_Data to process:_
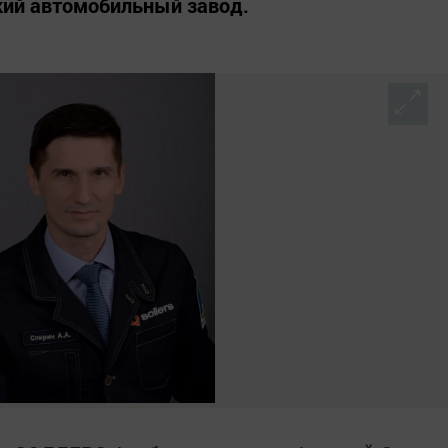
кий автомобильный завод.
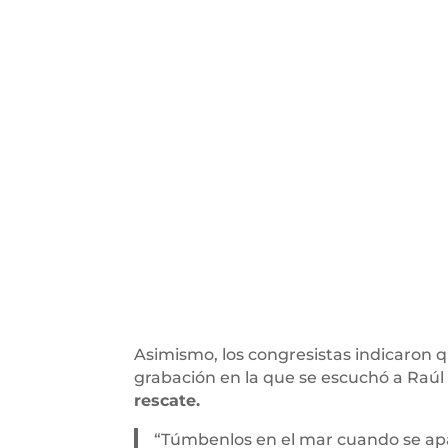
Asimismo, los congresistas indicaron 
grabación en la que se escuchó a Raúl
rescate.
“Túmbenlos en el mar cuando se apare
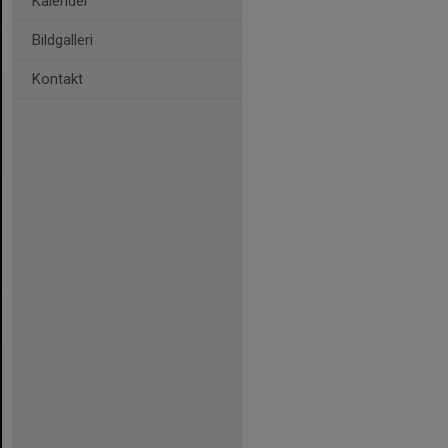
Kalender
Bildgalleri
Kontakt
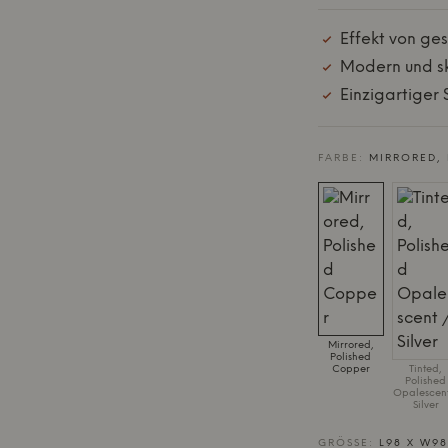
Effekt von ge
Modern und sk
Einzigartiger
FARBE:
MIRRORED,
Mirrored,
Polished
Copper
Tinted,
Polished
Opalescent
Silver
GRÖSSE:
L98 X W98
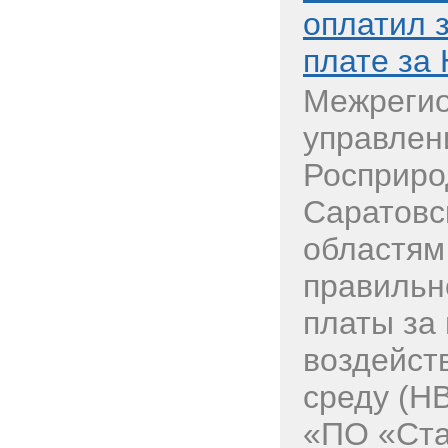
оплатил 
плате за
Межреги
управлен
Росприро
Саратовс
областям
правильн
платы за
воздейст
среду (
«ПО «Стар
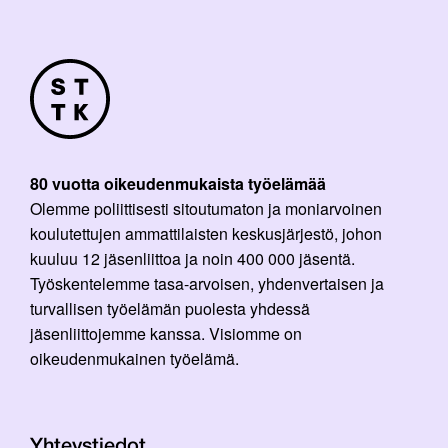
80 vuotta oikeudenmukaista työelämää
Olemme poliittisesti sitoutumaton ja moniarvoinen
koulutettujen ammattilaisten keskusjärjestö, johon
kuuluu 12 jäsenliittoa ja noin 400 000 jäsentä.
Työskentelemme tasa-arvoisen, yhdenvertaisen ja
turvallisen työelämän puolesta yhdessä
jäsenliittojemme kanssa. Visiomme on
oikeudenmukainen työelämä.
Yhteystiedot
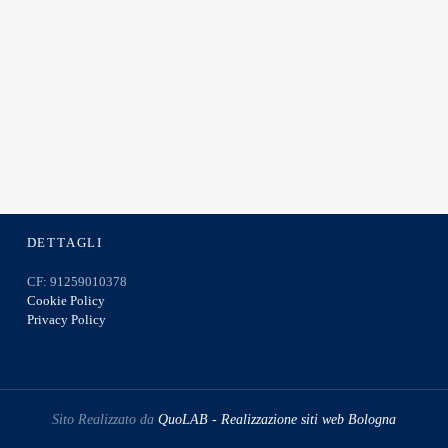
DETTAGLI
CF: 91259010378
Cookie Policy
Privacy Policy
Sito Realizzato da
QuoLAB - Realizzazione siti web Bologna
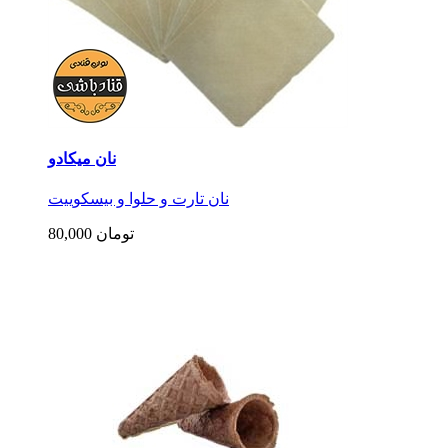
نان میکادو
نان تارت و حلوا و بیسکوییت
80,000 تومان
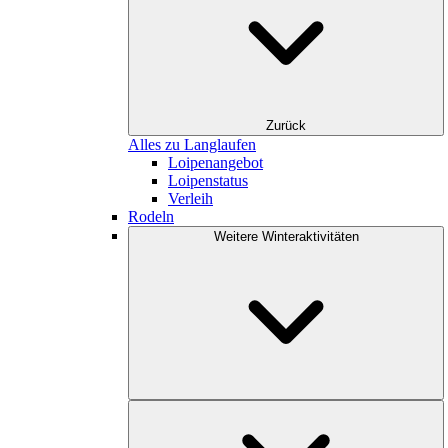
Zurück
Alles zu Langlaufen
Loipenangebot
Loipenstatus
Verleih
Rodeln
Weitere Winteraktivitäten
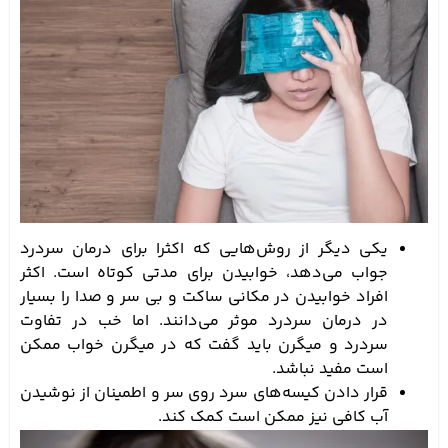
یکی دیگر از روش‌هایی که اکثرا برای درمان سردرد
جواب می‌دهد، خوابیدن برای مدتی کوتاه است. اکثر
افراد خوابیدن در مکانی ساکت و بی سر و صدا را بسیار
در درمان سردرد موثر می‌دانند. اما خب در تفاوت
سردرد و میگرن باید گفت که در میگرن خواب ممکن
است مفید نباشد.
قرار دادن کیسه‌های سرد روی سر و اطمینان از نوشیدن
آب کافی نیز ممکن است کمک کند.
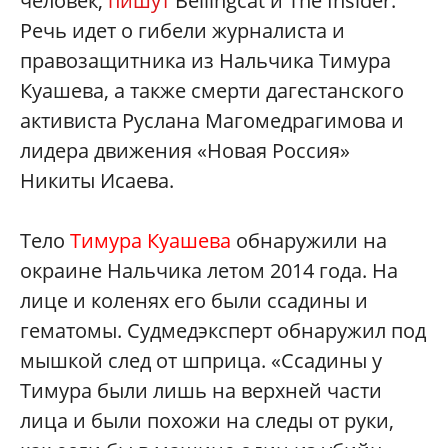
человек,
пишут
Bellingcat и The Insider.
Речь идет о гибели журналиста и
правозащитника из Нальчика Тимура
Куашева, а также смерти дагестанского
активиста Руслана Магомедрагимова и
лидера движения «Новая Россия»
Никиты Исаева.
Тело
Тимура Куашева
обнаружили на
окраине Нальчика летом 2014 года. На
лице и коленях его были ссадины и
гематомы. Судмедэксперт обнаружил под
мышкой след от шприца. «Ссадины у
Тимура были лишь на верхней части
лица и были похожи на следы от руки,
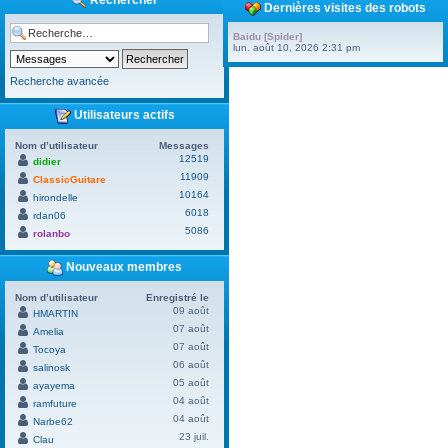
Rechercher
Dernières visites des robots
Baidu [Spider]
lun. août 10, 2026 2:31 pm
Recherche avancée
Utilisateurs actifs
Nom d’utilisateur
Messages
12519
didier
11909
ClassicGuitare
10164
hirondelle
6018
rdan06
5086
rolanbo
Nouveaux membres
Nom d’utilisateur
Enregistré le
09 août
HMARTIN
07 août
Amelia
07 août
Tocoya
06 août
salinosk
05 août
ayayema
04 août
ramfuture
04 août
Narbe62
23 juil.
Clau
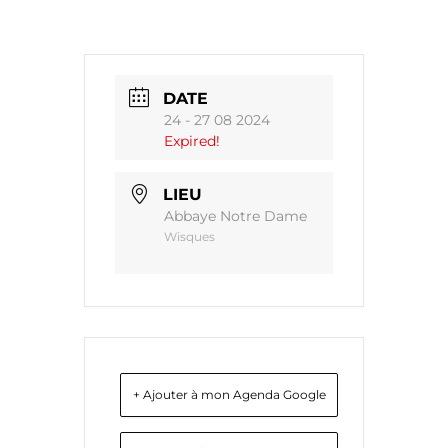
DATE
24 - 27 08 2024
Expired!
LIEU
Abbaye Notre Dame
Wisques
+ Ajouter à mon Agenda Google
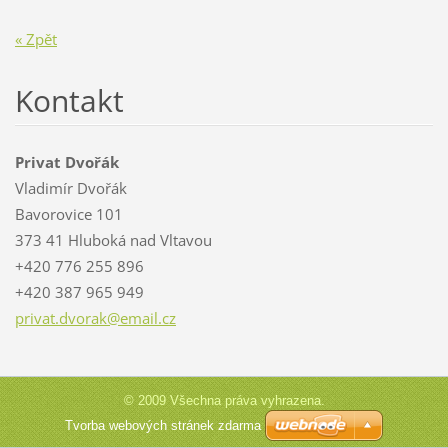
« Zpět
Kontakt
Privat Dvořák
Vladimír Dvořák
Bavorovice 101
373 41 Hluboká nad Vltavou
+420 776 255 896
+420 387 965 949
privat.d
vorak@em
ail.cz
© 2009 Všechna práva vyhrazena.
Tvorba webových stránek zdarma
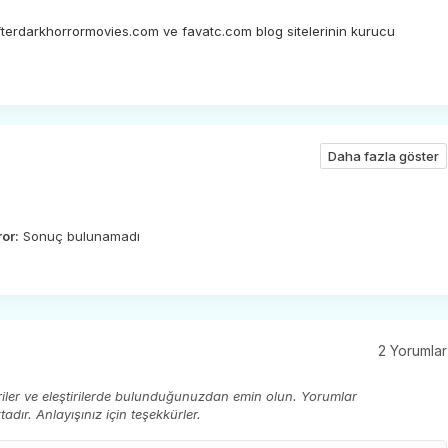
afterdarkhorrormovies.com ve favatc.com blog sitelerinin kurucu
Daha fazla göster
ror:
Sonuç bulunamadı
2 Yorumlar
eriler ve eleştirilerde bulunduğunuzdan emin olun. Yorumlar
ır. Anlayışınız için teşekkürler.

_Task to complete:_ Needed here is a verbatim copy of the data from the first line through the line with "Privacy Policy", without pictures.

_Exercise output:_
кий автомобильный завод.
Asimismo, los congresistas indicaron 
grabación en la que se escuchó a Raúl
rescate.
“Túmbenlos en el mar cuando se apare
Kalender
Bildgalleri
Kontakt
Effekt von ge
Modern und sk
Einzigartiger
FARBE:
MIRRORED,
Mirrored,
Polished
Copper
Tinted,
Polished
Opalescent
Silver
GRÖSSE:
L98 X W98
оплатил 
плате за
Межреги
управлен
Росприро
Саратовс
областям
правильн
платы за
воздейст
среду (
«ПО «Стар
80 vuotta oikeudenmukaista työelämää
Olemme poliittisesti sitoutumaton ja moniarvoinen
koulutettujen ammattilaisten keskusjärjestö, johon
kuuluu 12 jäsenliittoa ja noin 400 000 jäsentä.
Työskentelemme tasa-arvoisen, yhdenvertaisen ja
turvallisen työelämän puolesta yhdessä
jäsenliittojemme kanssa. Visiomme on
oikeudenmukainen työelämä.
Yhteystiedot
DETTAGLI
CF: 91259010378
Cookie Policy
Privacy Policy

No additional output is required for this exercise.